German writer (1923–2023)

Aenne Franz (21 October 1923 – 7 April 2023) was a German dialect writer active in Solingen. In 1991, Franz received the Baden Citizens' Foundation's Culture Prize for services to the cultivation of the Solingen dialect.

== Life ==
Franz was born on 21 October 1923 in Solingen, Prussia (present-day Germany) to a social democratic family. Her father was in the Social Democratic Party of Germany from 1919. During the Nazi era she did her Reich labor service in Thuringia. After the World War II, she took part in the reconstruction of the Social Democratic Party of Germany and the Workers' Welfare Association (AWO) in Solingen from 1947 onwards. In 1949, together with Karl Schröder, she was involved in organizing the AWO Reichstag in Solingen.

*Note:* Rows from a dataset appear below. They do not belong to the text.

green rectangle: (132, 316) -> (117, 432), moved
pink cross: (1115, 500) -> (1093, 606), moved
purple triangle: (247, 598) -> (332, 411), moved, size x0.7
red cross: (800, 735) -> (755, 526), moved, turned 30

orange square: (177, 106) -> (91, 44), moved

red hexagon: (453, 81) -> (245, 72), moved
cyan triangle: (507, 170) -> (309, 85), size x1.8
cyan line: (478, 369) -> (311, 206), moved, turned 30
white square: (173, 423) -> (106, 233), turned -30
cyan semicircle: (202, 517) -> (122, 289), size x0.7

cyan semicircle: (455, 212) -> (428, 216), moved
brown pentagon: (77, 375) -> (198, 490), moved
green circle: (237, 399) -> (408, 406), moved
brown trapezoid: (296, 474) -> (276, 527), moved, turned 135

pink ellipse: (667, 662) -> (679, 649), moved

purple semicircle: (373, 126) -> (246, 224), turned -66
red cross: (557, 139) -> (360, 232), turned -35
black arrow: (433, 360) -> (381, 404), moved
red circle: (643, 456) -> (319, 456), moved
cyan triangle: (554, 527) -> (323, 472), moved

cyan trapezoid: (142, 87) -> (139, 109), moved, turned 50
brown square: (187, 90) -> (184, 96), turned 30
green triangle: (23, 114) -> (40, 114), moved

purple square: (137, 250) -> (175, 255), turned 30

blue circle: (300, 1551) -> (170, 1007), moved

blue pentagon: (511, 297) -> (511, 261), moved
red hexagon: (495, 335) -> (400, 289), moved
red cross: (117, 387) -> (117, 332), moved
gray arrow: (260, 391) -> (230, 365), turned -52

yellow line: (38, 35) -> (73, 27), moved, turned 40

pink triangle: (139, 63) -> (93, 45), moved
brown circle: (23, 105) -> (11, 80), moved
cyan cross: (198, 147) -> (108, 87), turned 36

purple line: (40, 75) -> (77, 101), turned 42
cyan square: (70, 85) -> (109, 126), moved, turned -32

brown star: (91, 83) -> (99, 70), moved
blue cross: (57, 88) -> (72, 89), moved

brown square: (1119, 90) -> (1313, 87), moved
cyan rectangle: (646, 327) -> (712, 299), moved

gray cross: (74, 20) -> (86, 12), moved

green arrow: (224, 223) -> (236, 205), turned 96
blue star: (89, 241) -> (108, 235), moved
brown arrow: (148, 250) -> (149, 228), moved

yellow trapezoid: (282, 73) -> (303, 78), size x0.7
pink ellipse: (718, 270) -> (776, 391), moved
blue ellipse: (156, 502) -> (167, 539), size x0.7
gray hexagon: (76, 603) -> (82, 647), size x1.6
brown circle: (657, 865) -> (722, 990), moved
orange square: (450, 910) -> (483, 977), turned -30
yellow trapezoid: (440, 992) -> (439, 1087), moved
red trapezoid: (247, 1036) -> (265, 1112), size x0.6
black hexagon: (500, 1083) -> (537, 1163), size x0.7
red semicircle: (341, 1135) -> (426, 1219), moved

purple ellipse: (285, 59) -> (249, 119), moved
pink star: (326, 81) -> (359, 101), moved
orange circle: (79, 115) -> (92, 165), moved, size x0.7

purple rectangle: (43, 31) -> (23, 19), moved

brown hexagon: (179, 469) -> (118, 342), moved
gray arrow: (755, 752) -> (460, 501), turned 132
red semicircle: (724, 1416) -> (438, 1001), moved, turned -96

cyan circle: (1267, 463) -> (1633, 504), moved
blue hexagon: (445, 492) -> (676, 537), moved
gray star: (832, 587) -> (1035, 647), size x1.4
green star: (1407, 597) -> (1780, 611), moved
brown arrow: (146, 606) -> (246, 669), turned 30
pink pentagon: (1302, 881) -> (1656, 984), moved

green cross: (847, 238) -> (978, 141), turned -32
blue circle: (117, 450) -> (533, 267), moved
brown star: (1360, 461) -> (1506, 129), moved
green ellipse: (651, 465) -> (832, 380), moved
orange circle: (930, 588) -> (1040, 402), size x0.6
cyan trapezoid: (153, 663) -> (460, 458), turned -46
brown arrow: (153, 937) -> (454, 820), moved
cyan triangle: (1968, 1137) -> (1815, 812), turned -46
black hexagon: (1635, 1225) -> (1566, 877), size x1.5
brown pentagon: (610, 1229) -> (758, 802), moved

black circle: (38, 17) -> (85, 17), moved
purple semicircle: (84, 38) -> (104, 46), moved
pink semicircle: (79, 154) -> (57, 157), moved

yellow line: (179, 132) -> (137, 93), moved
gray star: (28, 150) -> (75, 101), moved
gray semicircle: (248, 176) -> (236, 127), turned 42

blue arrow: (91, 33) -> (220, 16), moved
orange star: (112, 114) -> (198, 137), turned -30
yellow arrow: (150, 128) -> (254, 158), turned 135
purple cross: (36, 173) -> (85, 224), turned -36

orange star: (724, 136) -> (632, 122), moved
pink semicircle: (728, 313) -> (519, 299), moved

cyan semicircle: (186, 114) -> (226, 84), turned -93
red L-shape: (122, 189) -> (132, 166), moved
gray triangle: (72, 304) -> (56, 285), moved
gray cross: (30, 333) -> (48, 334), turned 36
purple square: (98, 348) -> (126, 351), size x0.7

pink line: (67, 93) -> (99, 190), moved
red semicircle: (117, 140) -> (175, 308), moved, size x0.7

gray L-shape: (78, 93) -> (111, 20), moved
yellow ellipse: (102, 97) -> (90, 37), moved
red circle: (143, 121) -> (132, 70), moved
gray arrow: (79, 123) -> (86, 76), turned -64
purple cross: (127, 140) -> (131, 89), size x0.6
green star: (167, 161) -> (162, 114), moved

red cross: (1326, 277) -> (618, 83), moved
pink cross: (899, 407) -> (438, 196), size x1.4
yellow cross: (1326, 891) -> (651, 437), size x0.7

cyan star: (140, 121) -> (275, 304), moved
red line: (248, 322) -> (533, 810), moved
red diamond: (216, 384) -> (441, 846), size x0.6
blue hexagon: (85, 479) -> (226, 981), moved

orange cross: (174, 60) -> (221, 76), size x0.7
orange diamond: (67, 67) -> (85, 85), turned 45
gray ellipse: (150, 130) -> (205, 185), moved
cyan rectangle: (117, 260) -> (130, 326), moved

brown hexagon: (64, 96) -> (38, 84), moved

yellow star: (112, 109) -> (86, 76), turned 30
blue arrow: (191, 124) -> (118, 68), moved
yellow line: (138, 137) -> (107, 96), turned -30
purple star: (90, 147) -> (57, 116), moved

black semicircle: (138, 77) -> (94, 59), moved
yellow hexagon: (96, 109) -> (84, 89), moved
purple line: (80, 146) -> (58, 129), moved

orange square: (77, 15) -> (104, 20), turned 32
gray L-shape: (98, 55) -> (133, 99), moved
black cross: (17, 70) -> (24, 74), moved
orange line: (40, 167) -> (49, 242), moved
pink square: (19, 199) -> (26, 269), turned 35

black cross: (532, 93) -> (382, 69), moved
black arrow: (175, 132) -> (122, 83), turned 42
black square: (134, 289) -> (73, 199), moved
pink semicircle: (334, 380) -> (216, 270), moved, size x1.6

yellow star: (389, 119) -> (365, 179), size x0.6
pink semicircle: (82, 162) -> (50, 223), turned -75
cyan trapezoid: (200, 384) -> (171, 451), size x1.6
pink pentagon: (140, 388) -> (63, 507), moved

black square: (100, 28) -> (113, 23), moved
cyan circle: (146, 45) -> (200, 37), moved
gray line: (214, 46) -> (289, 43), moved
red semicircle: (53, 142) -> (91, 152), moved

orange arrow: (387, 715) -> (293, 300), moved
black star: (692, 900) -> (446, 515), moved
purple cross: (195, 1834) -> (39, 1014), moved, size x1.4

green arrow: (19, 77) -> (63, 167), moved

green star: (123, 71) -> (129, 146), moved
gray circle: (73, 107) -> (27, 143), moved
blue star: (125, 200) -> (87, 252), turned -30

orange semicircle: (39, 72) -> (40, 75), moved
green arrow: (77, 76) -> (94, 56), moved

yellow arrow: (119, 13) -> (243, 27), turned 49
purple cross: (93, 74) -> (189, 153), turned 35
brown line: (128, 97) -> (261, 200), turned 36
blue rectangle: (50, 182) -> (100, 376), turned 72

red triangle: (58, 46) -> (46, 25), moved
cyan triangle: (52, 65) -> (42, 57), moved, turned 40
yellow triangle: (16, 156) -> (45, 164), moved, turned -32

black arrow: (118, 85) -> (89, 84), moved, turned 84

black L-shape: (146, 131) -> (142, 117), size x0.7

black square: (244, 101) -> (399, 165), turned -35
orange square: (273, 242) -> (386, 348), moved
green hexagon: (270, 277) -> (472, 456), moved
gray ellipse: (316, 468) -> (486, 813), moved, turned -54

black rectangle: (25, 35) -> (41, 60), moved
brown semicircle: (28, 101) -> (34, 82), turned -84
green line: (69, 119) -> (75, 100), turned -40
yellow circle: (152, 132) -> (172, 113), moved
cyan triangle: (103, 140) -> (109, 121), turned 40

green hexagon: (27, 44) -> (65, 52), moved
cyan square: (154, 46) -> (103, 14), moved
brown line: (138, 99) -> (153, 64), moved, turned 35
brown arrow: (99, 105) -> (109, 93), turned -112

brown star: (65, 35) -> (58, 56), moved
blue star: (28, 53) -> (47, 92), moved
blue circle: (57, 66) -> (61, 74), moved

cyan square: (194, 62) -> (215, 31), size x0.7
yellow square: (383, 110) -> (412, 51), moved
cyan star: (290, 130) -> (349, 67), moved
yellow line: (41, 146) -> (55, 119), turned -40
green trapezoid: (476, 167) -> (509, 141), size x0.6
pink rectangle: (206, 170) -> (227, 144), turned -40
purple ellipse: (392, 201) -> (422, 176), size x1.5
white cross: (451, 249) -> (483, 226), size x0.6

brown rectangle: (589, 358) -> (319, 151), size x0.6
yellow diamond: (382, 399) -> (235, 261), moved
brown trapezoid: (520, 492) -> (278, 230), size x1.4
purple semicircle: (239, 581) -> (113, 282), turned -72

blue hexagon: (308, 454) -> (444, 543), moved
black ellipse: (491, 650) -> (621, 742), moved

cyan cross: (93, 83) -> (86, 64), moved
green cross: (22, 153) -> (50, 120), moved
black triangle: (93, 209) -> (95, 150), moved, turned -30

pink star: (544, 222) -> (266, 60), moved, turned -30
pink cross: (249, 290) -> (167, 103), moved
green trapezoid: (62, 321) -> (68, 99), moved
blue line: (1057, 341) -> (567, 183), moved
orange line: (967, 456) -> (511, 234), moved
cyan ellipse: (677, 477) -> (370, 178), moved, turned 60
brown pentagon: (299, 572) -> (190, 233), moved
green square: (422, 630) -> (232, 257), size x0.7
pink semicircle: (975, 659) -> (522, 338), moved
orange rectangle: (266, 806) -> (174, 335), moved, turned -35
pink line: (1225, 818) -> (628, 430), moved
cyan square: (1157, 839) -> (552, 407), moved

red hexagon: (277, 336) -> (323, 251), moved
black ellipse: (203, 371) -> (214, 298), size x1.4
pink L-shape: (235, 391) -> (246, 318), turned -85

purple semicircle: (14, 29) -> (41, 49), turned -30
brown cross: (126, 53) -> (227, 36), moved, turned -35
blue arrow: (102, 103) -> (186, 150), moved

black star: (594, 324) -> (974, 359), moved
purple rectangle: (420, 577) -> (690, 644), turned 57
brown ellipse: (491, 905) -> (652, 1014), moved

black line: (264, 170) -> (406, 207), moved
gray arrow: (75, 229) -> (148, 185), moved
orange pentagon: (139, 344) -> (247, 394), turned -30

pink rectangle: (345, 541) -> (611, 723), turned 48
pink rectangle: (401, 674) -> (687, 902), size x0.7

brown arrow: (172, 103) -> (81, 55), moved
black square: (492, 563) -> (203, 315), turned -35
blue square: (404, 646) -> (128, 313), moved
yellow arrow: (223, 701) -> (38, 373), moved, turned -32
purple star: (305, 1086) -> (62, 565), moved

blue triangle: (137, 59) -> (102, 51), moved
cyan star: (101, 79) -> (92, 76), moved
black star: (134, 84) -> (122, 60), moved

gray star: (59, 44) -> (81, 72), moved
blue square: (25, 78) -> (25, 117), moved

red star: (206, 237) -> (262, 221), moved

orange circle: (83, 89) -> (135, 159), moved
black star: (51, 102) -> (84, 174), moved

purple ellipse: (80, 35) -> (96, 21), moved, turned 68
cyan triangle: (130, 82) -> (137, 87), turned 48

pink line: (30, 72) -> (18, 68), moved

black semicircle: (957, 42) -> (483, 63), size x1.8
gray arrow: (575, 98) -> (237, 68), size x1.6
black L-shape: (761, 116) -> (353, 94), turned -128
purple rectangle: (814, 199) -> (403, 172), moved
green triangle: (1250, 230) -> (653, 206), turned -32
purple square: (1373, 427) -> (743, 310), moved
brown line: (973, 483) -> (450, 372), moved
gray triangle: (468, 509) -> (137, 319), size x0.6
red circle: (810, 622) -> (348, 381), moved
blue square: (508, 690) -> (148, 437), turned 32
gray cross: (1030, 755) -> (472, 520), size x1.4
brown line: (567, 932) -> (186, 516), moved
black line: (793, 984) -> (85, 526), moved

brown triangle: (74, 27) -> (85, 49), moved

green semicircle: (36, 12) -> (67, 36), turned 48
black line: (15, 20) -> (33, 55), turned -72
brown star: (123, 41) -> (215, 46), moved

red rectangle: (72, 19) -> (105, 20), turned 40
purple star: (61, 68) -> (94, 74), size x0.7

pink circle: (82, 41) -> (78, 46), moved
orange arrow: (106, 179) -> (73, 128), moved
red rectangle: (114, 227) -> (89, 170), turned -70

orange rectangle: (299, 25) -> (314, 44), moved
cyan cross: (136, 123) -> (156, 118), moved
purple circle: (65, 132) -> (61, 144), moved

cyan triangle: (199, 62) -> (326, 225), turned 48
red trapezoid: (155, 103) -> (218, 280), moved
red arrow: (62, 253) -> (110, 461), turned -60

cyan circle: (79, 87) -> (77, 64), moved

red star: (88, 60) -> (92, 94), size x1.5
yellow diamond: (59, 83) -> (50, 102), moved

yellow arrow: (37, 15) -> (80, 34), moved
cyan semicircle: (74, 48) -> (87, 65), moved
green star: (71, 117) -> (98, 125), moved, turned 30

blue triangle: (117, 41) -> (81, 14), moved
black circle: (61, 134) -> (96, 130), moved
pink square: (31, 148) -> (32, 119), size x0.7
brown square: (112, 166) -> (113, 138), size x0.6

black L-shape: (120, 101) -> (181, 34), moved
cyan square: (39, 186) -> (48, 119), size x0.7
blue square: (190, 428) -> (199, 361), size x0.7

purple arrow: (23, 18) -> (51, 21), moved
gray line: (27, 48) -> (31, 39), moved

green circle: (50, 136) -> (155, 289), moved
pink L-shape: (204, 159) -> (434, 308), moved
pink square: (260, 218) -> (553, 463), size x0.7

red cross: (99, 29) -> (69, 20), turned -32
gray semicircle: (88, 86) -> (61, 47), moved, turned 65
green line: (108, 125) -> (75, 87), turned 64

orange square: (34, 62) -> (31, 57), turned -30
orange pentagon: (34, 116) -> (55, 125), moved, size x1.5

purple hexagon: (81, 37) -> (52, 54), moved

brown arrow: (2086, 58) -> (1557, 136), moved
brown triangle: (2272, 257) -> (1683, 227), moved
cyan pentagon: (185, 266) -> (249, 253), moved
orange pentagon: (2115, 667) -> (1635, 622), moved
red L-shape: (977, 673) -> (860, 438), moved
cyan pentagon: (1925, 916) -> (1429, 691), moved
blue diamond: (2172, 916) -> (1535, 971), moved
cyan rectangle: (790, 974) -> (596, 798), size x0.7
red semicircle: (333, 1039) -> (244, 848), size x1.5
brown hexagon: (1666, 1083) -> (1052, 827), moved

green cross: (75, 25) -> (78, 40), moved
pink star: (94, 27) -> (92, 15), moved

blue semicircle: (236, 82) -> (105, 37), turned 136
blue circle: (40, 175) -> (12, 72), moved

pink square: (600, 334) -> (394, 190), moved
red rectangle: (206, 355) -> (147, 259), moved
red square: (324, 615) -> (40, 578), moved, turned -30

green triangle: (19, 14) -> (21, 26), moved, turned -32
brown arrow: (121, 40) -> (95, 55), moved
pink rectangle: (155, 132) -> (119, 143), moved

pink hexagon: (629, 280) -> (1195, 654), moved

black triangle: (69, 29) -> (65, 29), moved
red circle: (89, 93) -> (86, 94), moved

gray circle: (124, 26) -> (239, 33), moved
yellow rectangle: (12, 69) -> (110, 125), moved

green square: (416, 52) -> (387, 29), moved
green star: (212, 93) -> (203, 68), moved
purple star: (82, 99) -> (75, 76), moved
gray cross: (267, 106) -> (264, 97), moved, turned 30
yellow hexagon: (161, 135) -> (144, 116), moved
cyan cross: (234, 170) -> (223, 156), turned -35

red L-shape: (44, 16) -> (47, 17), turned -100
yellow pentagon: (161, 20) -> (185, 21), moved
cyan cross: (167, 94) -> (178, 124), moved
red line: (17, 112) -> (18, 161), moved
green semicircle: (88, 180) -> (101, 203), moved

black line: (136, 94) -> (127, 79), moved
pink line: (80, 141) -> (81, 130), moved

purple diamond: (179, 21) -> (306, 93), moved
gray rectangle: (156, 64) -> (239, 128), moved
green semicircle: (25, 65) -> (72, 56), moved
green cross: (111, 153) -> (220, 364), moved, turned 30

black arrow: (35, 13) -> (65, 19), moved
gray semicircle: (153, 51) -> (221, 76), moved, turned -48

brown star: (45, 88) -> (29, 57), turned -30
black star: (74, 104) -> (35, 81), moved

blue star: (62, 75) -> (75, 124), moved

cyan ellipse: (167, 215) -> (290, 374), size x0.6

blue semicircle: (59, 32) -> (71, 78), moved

From 1967 she was active in the dialect group “De Hangkgeschmedden”, for many years as their boss. Her poems and stories have been published in the Solinger Tageblatt and in four anthologies by Verlag B. Boll. She also worked as a dialect speaker for West German Radio Westdeutscher Rundfunk. In 1983 she led the group of Rhenish dialect writers Bergisches Land as a regional group in the group of Rhenish dialect writers. She left large parts of her dialect text collection, including historical ones, to the Solingen city archives.

== Awards ==
For her services to the cultivation of the Solingen dialect, De Hangkgeschmedden received the Baden Citizens' Foundation's Culture Prize in 1991. In 2012, Aenne Franz received an honor for her 65 years of membership in the SPD, followed in 2018 by another for her 70 years of membership. At the beginning of 2013, she resigned from her position as auditor of the AWO and, as a thank you, received the “Open Heart”, the symbol of the AWO, which was designed as a metal work of art by the youth welfare workshop.

== Death ==
From 1951 to 1980, Aenne Franz was married to the businessman Ernst Franz. Her daughter is the journalist Renate Franz. Aenne Franz died on 7 April 2023, aged 99.